CVB Update
Visit Milwaukee announced on March 3 it had closed 2025 with record-breaking sales, booking 328,659 room nights and reaching 114% of its goal, a 14.4% year-over-year increase.
The announcement was made in front of 800 guests at the Bradley Symphony Center at the organization’s annual meeting.
“Last year showed what happens when strategy and execution align,” said Peggy Williams Smith, President & CEO of Visit Milwaukee. “We’re carrying that momentum into 2026 with bigger partnerships, broader reach and a sharper national presence.”
At the meeting, Visit Milwaukee unveiled its Milwaukee Tourism Index, a new reporting framework that brings together marketing return, room-night production, and broader tourism indicators to provide a clear, ongoing measure of impact.
“There is real energy around the year ahead,” Williams Smith said. “We are hosting bigger meetings, bigger sporting events and welcoming more storytellers to Milwaukee than ever before, expanding access so more people can be part of it and holding ourselves to a higher standard of accountability. That momentum translates into jobs, investment and long-term economic strength.”
The Hawai‘i VCB announced on March 2 it has joined the Destination Think Collective, a global network of destinations committed to building a tourism industry that supports and benefits everyone in local communities, while protecting the planet and creating a resilient economy.
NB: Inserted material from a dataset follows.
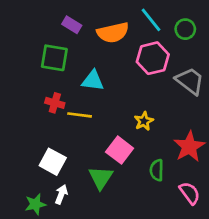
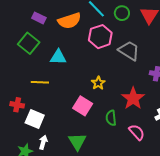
green square: (54, 58) -> (29, 43), turned 35
red cross: (55, 103) -> (17, 105), moved
yellow line: (80, 115) -> (40, 82), moved
green triangle: (101, 178) -> (77, 142), moved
The Collective unites dozens of ambitious destinations worldwide, including Auckland, Banff, Copenhagen, Queenstown, and Aruba. For HVCB, membership aligns with its evolution toward what it calls a Destination Futures Enterprise, moving beyond a traditional destination marketing organization to steward Hawaiʻi as a living system, drawing on indigenous knowledge to shape visitor engagement while deliberately designing social, economic, and cultural outcomes.
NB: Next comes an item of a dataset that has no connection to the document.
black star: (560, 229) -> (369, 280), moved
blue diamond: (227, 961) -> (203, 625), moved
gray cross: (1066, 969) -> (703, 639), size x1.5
“Tourism shapes how people understand the world and, as a result, what they choose to value,” said Aaron J. Salā, President & CEO of the Hawaiʻi VCB. “The willingness of destinations to redesign their tourism models around community well-being and environmental responsibility will ultimately define the next era of this industry. Hawaiʻi comes to this work grounded in indigenous knowledge systems that have long guided stewardship and reciprocity between people and place. We are stepping into this global collaboration ready to contribute what we have learned, to learn from peers doing serious work, and to help raise the standard for what tourism can and should deliver.”